FC St. Pauli: Eric Smith will von Druck nichts wissen - "Falscher Job"
Hamburg - Klare Worte! Eric Smith (29) hatte sich sein Comeback nach vierwöchiger Verletzungspause beim FC St. Pauli sicherlich anders vorgestellt. Doch auch er konnte die 0:2-Niederlage beim 1. FC Heidenheim nicht verhindern.
Zur Halbzeit hatte Trainer Alexander Blessin (52) genug gesehen. Er brachte Smith und hoffte, dass damit etwas mehr Stabilität und Ruhe ins Spiel der Kiezkicker kommen würde. Für eine gewisse Zeit schien es so, als würde der Plan aufgehen, doch dann ging auch der Schwede wie das gesamte Team unter.

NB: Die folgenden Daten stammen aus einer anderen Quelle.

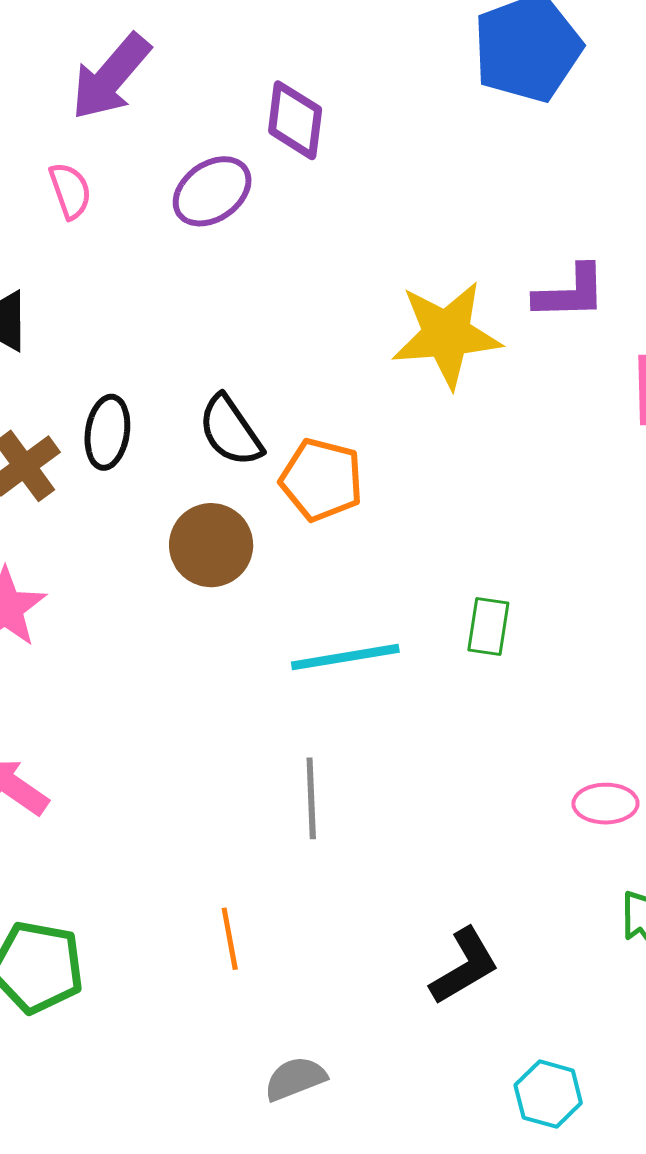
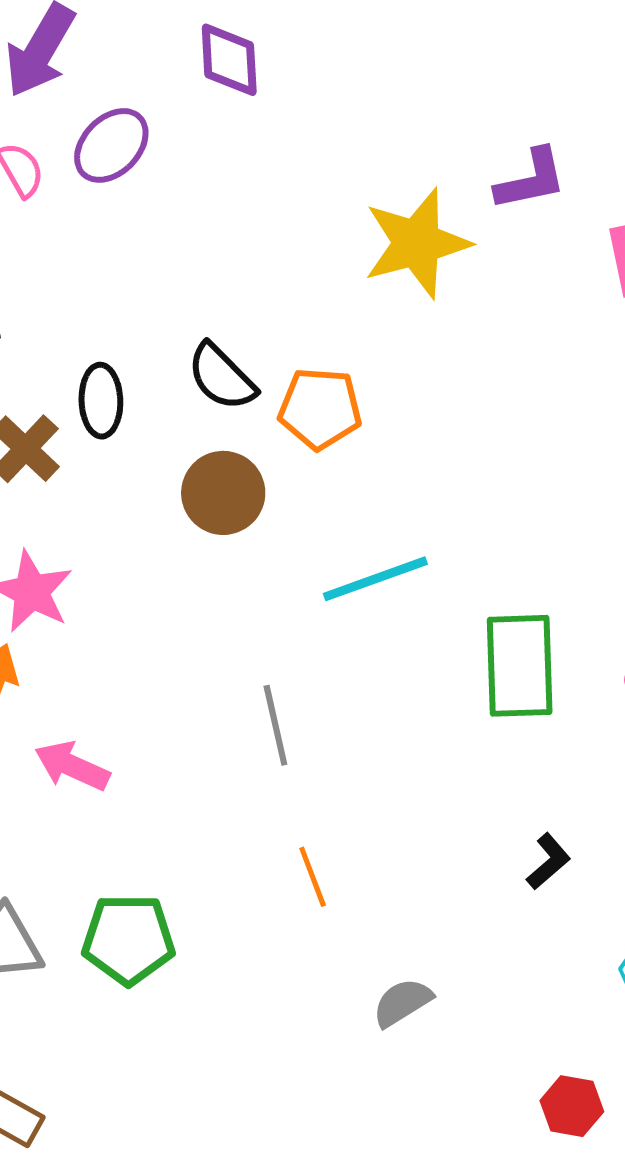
purple ellipse: (212, 191) -> (111, 145), moved
green rectangle: (488, 627) -> (520, 666), moved, size x1.8
gray line: (311, 798) -> (275, 725), moved
black L-shape: (464, 966) -> (548, 861), size x0.7

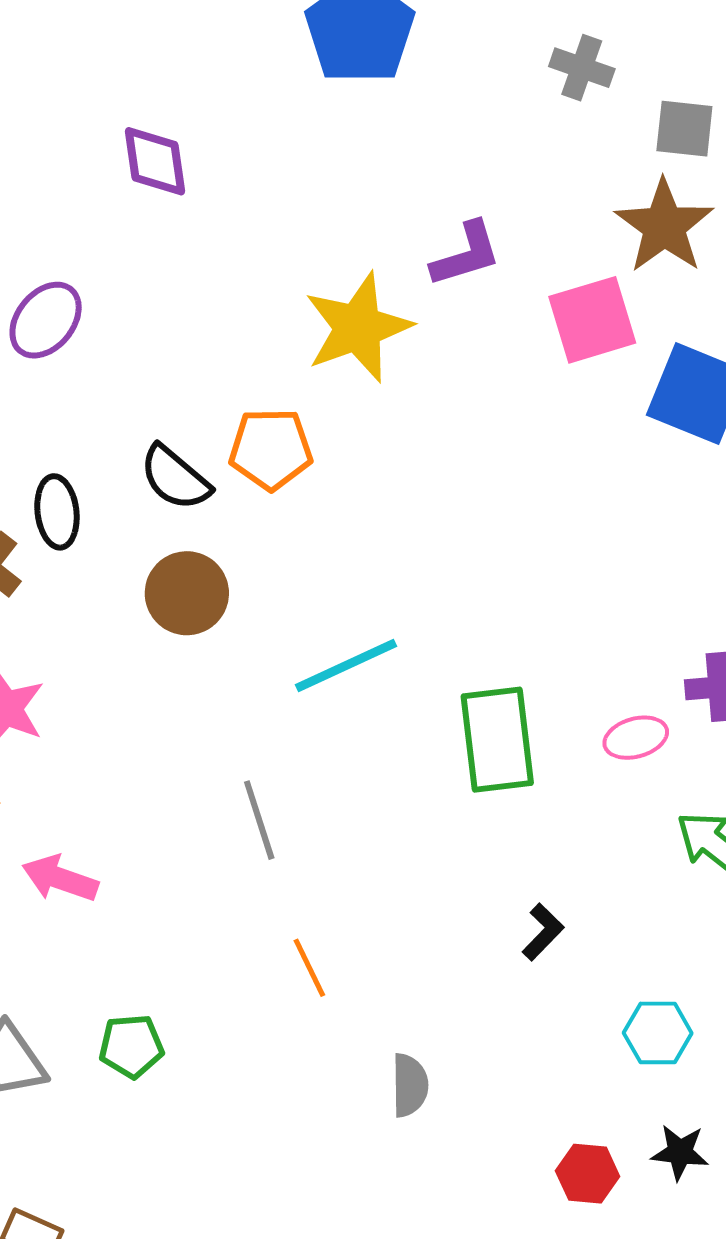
purple ellipse: (111, 145) -> (46, 320), moved
orange pentagon: (320, 409) -> (271, 449), moved
green pentagon: (128, 939) -> (131, 1046), size x0.7
gray semicircle: (402, 1002) -> (410, 1085), turned 126

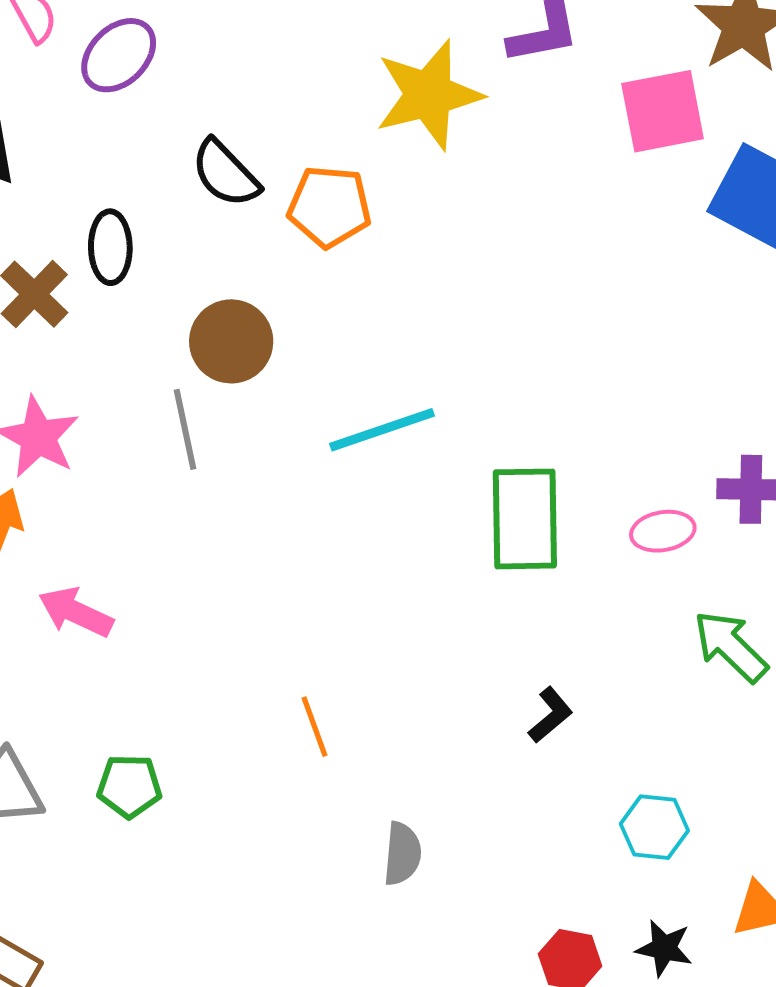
black semicircle: (175, 478) -> (225, 173), moved
gray line: (259, 820) -> (185, 429), moved

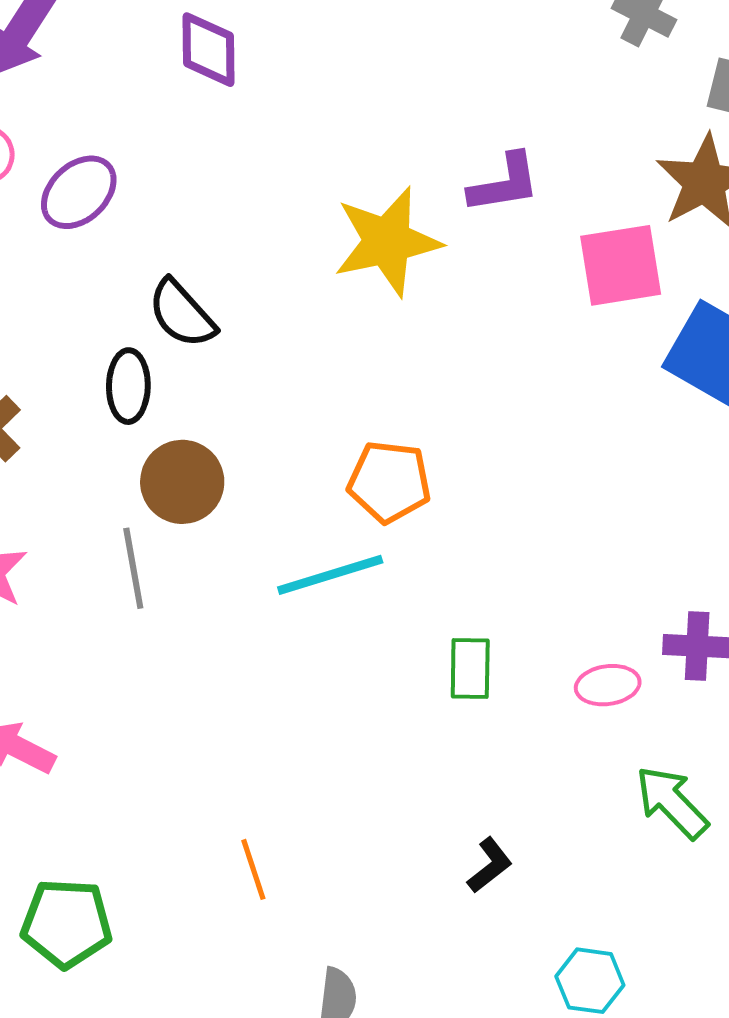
orange pentagon: (329, 207) -> (389, 482), moved
black ellipse: (110, 247) -> (128, 386), moved
green rectangle: (525, 519) -> (470, 669), size x0.6
green pentagon: (129, 786) -> (67, 923), size x1.4

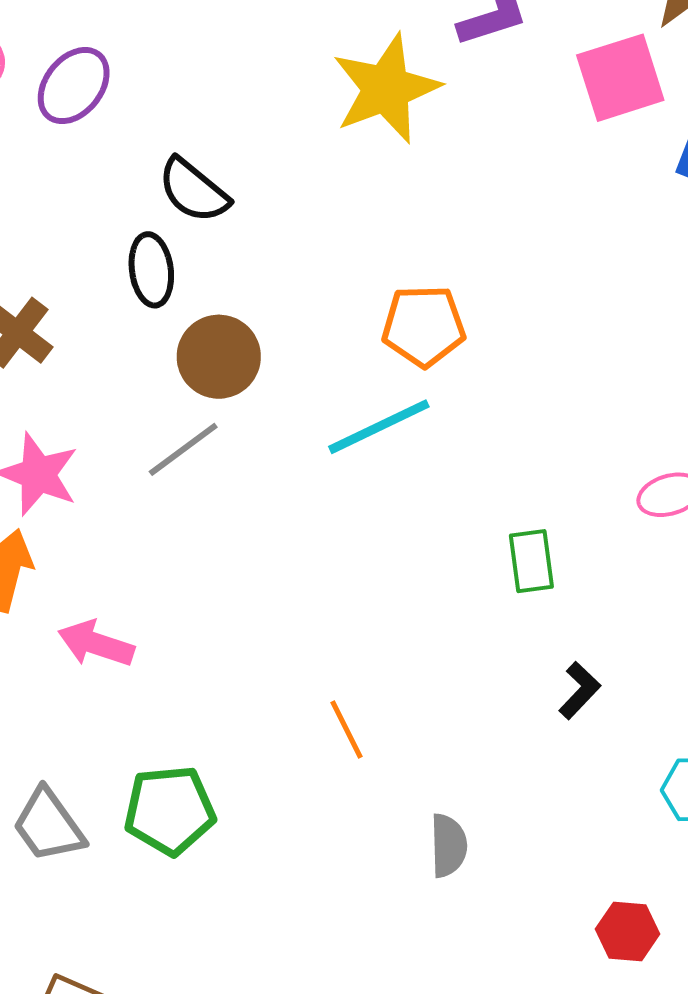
gray line: (133, 568) -> (183, 449), turned 72
green rectangle: (470, 669) -> (531, 561), moved

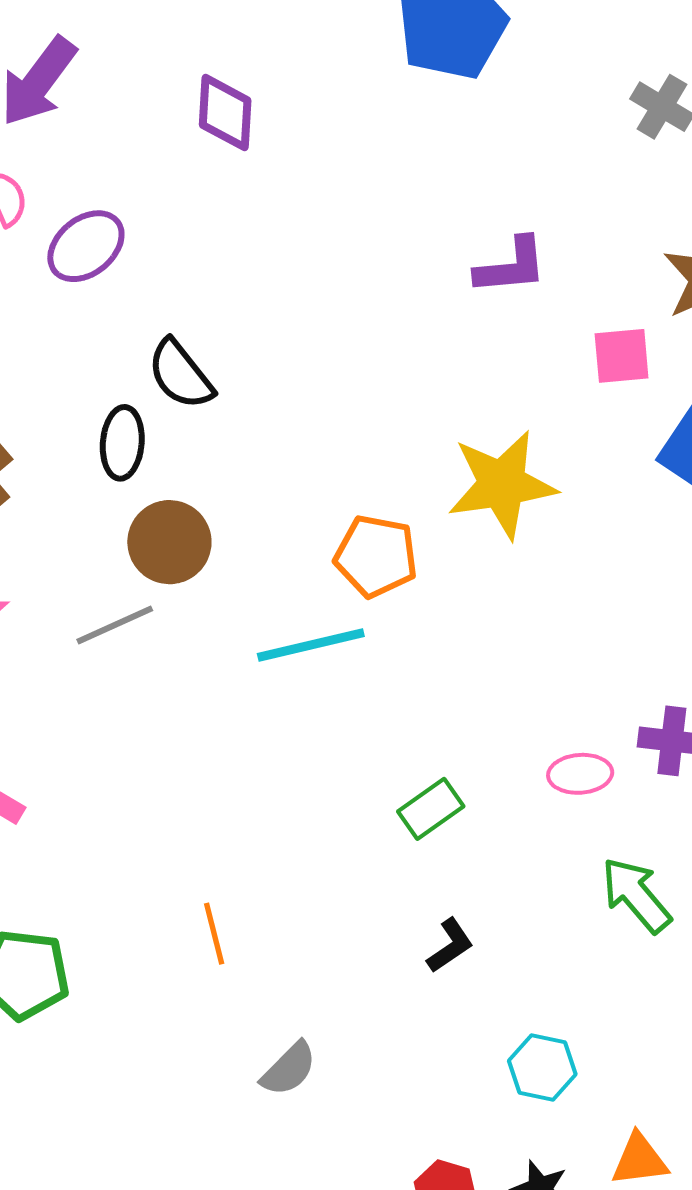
pink square: (620, 78) -> (622, 356), size x0.7
yellow star: (386, 89) -> (502, 484), moved
green rectangle: (531, 561) -> (431, 809), turned 50
gray semicircle: (448, 846) -> (289, 1069), turned 34

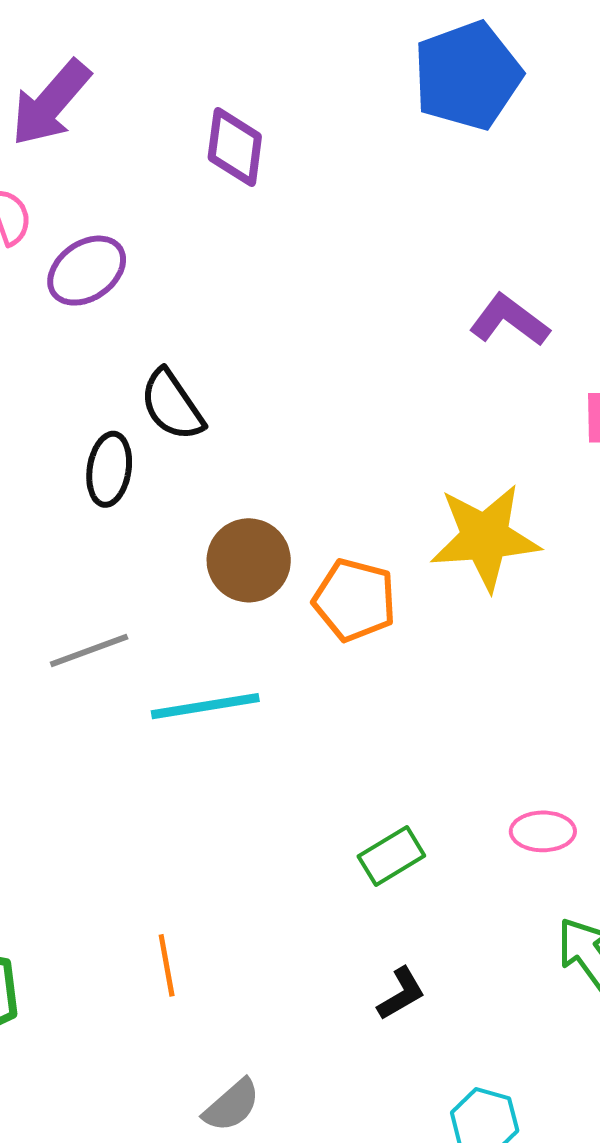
purple L-shape: (511, 266) -> (509, 320), turned -142
brown circle: (169, 542) -> (249, 560), moved
cyan line: (311, 645) -> (205, 706), moved

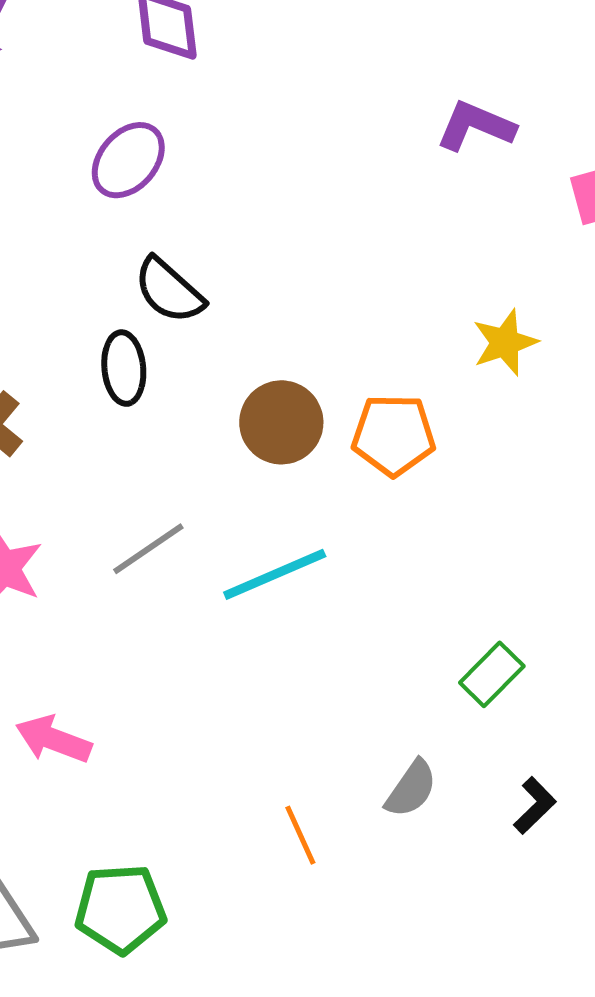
purple ellipse: (87, 271) -> (128, 160), moved
yellow star: (485, 537) -> (505, 342), size x0.6
gray semicircle: (232, 1105) -> (411, 789), moved

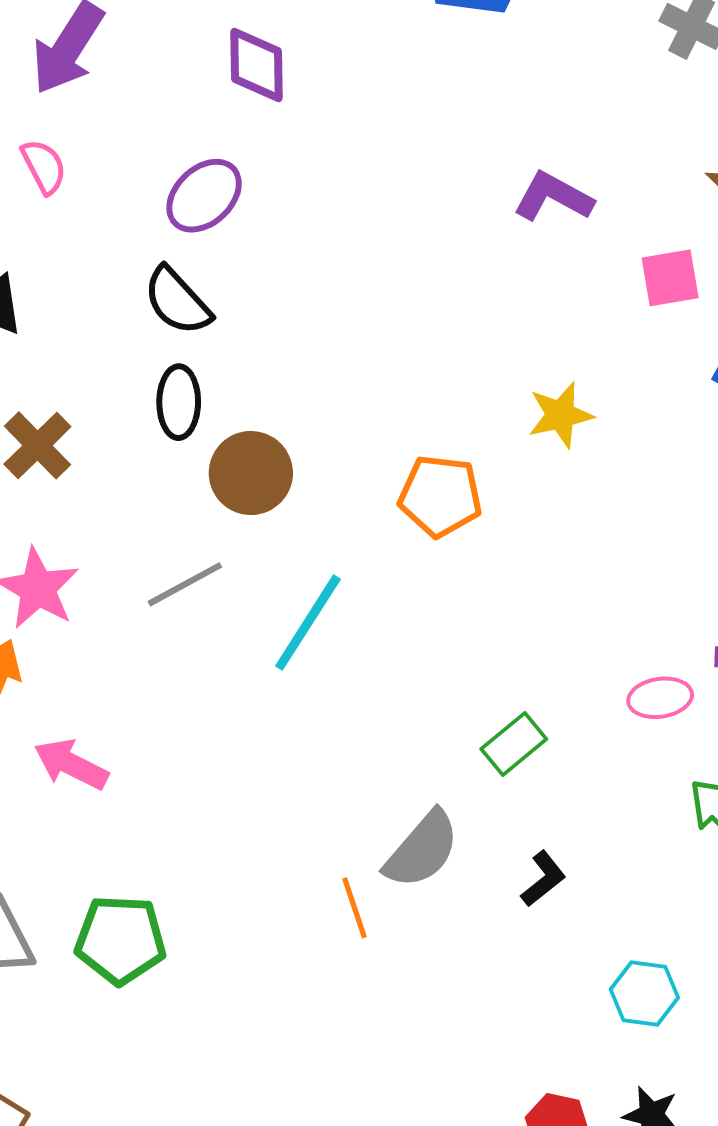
black semicircle: (169, 290) -> (177, 301), moved
brown circle: (281, 422) -> (251, 473), moved
cyan line: (275, 574) -> (308, 623), turned -40
gray semicircle: (411, 789) -> (422, 850), size x1.4
orange line: (300, 835) -> (354, 908), moved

"Das war auf allen Ebenen nicht gut genug und dann kann man auch kein Spiel gewinnen", fand Smith deutliche Worte. Die Leistung in Heidenheim gehörte mit Abstand zu den schlechteren in den vergangenen Wochen. War der Druck vielleicht zu groß?
"Wenn das zu viel Druck war, haben die Leute den falschen Job", widersprach der 29-Jährige. "Man spielt Fußball für den Druck, das sollten die Spiele sein, auf die man sich freut, wenn es um alles geht." Wer das nicht könne, hätte ein Problem, so Smith.
Auffällig ist, dass St. Pauli schon häufiger in solch einer Situation steckte, sich allerdings selten so schlecht präsentierte wie in Heidenheim. Die Kiezkicker können von Glück reden, dass - bis jetzt zumindest - die Konkurrenz noch mitspielte. Darauf verlassen sollten sie sich aber nicht.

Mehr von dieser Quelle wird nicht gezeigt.